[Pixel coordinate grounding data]
----------

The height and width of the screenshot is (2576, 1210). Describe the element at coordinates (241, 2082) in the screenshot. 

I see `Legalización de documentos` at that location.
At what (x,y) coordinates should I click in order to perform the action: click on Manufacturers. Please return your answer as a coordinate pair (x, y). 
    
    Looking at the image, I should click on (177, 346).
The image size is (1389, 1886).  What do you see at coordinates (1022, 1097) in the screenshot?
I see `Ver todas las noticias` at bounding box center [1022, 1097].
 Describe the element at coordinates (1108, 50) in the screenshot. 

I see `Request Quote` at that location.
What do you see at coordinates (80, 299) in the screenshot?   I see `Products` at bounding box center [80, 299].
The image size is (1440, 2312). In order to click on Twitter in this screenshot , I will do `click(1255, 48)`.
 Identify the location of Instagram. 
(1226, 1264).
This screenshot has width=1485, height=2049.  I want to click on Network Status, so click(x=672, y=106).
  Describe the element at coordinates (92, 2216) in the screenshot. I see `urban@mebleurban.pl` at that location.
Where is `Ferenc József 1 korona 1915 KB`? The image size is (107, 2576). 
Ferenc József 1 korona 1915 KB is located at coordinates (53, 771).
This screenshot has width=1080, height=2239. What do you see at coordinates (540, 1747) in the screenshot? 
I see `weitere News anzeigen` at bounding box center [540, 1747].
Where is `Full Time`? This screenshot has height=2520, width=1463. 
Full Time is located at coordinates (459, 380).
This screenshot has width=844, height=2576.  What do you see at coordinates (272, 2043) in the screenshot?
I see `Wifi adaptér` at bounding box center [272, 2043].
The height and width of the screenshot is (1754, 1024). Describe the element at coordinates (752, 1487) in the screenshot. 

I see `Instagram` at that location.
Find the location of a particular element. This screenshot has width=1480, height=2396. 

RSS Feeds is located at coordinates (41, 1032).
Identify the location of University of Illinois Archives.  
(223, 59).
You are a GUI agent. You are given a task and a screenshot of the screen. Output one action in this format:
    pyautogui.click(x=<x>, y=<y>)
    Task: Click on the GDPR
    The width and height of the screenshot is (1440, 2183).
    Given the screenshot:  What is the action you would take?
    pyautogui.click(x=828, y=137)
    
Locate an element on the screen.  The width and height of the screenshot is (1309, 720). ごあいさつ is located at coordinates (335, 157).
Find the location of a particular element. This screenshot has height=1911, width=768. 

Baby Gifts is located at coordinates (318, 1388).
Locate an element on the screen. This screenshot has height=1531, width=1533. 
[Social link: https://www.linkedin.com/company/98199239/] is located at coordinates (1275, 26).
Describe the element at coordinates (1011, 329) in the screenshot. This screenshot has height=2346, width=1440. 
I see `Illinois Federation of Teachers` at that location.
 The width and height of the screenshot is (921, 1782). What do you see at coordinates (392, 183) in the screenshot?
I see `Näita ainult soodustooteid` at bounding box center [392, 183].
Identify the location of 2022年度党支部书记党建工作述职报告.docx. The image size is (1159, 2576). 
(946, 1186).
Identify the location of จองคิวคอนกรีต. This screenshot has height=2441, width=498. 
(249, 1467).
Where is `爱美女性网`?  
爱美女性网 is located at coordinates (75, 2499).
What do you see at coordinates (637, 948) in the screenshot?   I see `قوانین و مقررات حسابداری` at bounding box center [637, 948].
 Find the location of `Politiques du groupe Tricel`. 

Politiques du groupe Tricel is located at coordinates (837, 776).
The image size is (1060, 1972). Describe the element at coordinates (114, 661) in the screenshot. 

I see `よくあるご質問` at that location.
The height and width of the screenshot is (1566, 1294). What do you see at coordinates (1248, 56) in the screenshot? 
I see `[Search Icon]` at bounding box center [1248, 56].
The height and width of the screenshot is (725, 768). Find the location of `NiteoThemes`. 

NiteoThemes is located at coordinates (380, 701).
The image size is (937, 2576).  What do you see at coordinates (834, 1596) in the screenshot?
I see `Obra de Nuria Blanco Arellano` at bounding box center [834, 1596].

----------

WHAT YOU HAVE TO DO: Retype every record above exactly as written.

PROBLEM SOLUTION:
The height and width of the screenshot is (2576, 1210). Describe the element at coordinates (241, 2082) in the screenshot. 

I see `Legalización de documentos` at that location.
At what (x,y) coordinates should I click in order to perform the action: click on Manufacturers. Please return your answer as a coordinate pair (x, y). 
    
    Looking at the image, I should click on (177, 346).
The image size is (1389, 1886).  What do you see at coordinates (1022, 1097) in the screenshot?
I see `Ver todas las noticias` at bounding box center [1022, 1097].
 Describe the element at coordinates (1108, 50) in the screenshot. 

I see `Request Quote` at that location.
What do you see at coordinates (80, 299) in the screenshot?   I see `Products` at bounding box center [80, 299].
The image size is (1440, 2312). In order to click on Twitter in this screenshot , I will do `click(1255, 48)`.
 Identify the location of Instagram. 
(1226, 1264).
This screenshot has width=1485, height=2049.  I want to click on Network Status, so click(x=672, y=106).
  Describe the element at coordinates (92, 2216) in the screenshot. I see `urban@mebleurban.pl` at that location.
Where is `Ferenc József 1 korona 1915 KB`? The image size is (107, 2576). 
Ferenc József 1 korona 1915 KB is located at coordinates (53, 771).
This screenshot has width=1080, height=2239. What do you see at coordinates (540, 1747) in the screenshot? 
I see `weitere News anzeigen` at bounding box center [540, 1747].
Where is `Full Time`? This screenshot has height=2520, width=1463. 
Full Time is located at coordinates (459, 380).
This screenshot has width=844, height=2576.  What do you see at coordinates (272, 2043) in the screenshot?
I see `Wifi adaptér` at bounding box center [272, 2043].
The height and width of the screenshot is (1754, 1024). Describe the element at coordinates (752, 1487) in the screenshot. 

I see `Instagram` at that location.
Find the location of a particular element. This screenshot has width=1480, height=2396. 

RSS Feeds is located at coordinates (41, 1032).
Identify the location of University of Illinois Archives.  
(223, 59).
You are a GUI agent. You are given a task and a screenshot of the screen. Output one action in this format:
    pyautogui.click(x=<x>, y=<y>)
    Task: Click on the GDPR
    The width and height of the screenshot is (1440, 2183).
    Given the screenshot:  What is the action you would take?
    pyautogui.click(x=828, y=137)
    
Locate an element on the screen.  The width and height of the screenshot is (1309, 720). ごあいさつ is located at coordinates (335, 157).
Find the location of a particular element. This screenshot has height=1911, width=768. 

Baby Gifts is located at coordinates (318, 1388).
Locate an element on the screen. This screenshot has height=1531, width=1533. 
[Social link: https://www.linkedin.com/company/98199239/] is located at coordinates (1275, 26).
Describe the element at coordinates (1011, 329) in the screenshot. This screenshot has height=2346, width=1440. 
I see `Illinois Federation of Teachers` at that location.
 The width and height of the screenshot is (921, 1782). What do you see at coordinates (392, 183) in the screenshot?
I see `Näita ainult soodustooteid` at bounding box center [392, 183].
Identify the location of 2022年度党支部书记党建工作述职报告.docx. The image size is (1159, 2576). 
(946, 1186).
Identify the location of จองคิวคอนกรีต. This screenshot has height=2441, width=498. 
(249, 1467).
Where is `爱美女性网`?  
爱美女性网 is located at coordinates (75, 2499).
What do you see at coordinates (637, 948) in the screenshot?   I see `قوانین و مقررات حسابداری` at bounding box center [637, 948].
 Find the location of `Politiques du groupe Tricel`. 

Politiques du groupe Tricel is located at coordinates (837, 776).
The image size is (1060, 1972). Describe the element at coordinates (114, 661) in the screenshot. 

I see `よくあるご質問` at that location.
The height and width of the screenshot is (1566, 1294). What do you see at coordinates (1248, 56) in the screenshot? 
I see `[Search Icon]` at bounding box center [1248, 56].
The height and width of the screenshot is (725, 768). Find the location of `NiteoThemes`. 

NiteoThemes is located at coordinates (380, 701).
The image size is (937, 2576).  What do you see at coordinates (834, 1596) in the screenshot?
I see `Obra de Nuria Blanco Arellano` at bounding box center [834, 1596].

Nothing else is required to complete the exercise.